Suck it up Rodent, she’s not your shrink and her name is spelt with an XXXedited for anonymity purposesXXX. In this post you’ve managed to attain a certain level of grandiose drama you’ve never really had before on your blog, but maybe it’s justified because it’s the first post in a long time so words like “unworthy”, “soul destroying” and “lost before I begin” might make sense… kind of like how a newbie recovery blogger will make their first post all about how Their pain is completely unlike anyone else’s. Sounds to me like you’re actually living inside a Relationship… I’d hope you’d maybe take XXXand againXXX and her chatty friend, and maybe some of your friends, out to a pub. Or maybe get involved with her online game or something along those lines instead of sitting around thinking of new ways you can describe the immense hole in your heart. But, again, all of this drama is probably because it’s the first post in awhile.
January 22, 2008 at 3:33 am |
Try giving her this, it should make Everything better for Everyone:
http://www2.b3ta.com/i-love-you/
January 22, 2008 at 8:28 pm |
Sorry dude, all of that sounded a lot more compassionate in my head… kind of…
March 27, 2008 at 11:40 am |
I never commented on this post, got busy. I didn’t want to leave any casual visitors with the impression that I am usually that pathetic, or that gabriel is usually that annoying. Well, he is, but he has issues, so we forgive him.
I gave him a good spanking via email. The way he likes it.
No seriously. Sometimes the anxiety, the insecurity and depression combines with my lovelys propensity for crazy focus and logic in ways that send me totally round the bend. Sometimes I need to express these emotions and get them out of my head before they devour me. They pass. I get my shit back together. C understands, she appreciates my particular special-ness, and is there when I come out of it.

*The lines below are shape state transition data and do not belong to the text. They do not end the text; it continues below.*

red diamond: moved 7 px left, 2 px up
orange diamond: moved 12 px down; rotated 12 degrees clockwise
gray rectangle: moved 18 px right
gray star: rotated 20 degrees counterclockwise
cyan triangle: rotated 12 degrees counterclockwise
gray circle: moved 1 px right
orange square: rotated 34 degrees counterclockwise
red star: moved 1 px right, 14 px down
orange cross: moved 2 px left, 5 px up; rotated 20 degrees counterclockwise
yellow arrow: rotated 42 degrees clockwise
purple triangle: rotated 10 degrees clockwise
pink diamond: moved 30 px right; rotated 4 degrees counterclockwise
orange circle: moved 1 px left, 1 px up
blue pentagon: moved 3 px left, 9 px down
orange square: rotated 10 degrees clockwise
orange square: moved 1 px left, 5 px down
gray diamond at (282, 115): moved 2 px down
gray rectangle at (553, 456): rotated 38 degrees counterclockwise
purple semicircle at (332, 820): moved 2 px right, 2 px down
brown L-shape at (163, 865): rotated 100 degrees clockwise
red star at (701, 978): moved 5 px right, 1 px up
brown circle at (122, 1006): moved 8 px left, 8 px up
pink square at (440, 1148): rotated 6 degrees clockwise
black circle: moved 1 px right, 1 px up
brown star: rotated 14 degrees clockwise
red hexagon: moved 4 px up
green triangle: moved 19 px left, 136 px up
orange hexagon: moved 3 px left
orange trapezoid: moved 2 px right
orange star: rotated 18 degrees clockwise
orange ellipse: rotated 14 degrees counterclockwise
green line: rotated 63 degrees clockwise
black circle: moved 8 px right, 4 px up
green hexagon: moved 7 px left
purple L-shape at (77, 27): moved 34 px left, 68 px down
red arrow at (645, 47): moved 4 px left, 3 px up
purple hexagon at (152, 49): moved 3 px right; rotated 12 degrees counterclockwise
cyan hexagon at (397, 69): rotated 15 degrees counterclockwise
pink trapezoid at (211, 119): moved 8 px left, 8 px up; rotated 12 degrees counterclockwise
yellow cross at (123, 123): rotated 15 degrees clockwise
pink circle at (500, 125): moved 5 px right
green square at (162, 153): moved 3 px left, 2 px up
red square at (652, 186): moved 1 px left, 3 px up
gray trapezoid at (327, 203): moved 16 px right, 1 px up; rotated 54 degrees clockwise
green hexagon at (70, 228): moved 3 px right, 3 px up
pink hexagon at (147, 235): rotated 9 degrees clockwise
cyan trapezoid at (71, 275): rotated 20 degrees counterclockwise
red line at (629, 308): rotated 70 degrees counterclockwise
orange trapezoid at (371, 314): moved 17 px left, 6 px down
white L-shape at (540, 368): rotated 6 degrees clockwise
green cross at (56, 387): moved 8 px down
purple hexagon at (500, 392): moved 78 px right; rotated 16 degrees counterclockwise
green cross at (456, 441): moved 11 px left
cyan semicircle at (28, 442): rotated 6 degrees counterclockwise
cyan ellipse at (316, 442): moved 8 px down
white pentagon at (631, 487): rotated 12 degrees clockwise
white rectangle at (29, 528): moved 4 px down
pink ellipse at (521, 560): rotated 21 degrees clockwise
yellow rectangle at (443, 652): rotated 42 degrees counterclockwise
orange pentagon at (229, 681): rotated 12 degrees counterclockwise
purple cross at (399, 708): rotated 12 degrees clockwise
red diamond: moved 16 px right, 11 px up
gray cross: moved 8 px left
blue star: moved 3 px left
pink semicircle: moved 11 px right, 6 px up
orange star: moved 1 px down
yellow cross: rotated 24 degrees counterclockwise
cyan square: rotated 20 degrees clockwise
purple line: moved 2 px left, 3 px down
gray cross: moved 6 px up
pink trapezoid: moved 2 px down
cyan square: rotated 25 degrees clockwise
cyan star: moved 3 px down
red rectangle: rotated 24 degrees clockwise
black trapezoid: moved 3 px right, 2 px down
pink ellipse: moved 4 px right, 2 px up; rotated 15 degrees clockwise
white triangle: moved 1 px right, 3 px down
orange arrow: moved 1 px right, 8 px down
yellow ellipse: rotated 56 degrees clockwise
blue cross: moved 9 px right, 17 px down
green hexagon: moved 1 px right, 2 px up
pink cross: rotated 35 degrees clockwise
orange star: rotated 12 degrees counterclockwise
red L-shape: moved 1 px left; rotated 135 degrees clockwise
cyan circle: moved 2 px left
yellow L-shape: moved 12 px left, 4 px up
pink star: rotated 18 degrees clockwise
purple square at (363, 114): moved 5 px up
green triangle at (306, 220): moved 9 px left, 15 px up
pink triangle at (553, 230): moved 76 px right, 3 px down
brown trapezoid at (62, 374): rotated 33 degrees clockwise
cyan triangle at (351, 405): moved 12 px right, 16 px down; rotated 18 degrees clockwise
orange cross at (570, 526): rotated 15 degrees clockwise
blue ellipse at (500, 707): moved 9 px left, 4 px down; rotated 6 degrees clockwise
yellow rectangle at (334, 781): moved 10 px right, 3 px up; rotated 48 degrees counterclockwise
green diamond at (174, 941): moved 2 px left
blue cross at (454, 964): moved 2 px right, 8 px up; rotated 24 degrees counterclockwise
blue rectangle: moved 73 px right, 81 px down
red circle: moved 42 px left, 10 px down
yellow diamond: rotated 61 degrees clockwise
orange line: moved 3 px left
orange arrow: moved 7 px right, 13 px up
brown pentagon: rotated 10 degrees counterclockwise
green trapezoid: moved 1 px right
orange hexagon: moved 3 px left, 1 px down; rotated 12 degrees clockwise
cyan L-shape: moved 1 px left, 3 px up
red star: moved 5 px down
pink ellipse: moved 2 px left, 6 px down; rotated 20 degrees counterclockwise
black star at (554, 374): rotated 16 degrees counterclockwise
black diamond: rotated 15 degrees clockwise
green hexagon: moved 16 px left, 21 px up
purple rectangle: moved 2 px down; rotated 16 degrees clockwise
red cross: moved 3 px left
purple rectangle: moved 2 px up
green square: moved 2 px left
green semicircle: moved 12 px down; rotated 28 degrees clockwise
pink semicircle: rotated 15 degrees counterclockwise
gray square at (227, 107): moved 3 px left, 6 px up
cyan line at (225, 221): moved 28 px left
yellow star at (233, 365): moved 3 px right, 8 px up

In the same way, I make allowances for her special-ness, and try to help her in any way I can. We make a good team.
This blog has always and will always be somewhere I go to let off steam, in whatever form that takes, and if it takes the form of whining and bitching, then all the better, as it means I’m not letting that loose in my personal life where it can do real damage.
The mood passes, and I see clearly again, and am perfectly aware that the thoughts I had during that mood were off kilter, illogical and often downright stupid. That doesn’t mean I can see that, or even do anything about it while I’m in the grip of the mood. All I can do is hang on and try to control the outbursts. Something I am getting a whole lot better at, mainly because I have someone who I care about enough to think twice before I lash out at them, and who does not get on my case for moodling around and being miserable, she just lets me get on with it.
April 7, 2008 at 1:29 am |
I missed the memo… I’d say it got eaten by the spam monitor but I’d be too afraid of the news sending you over the edge again.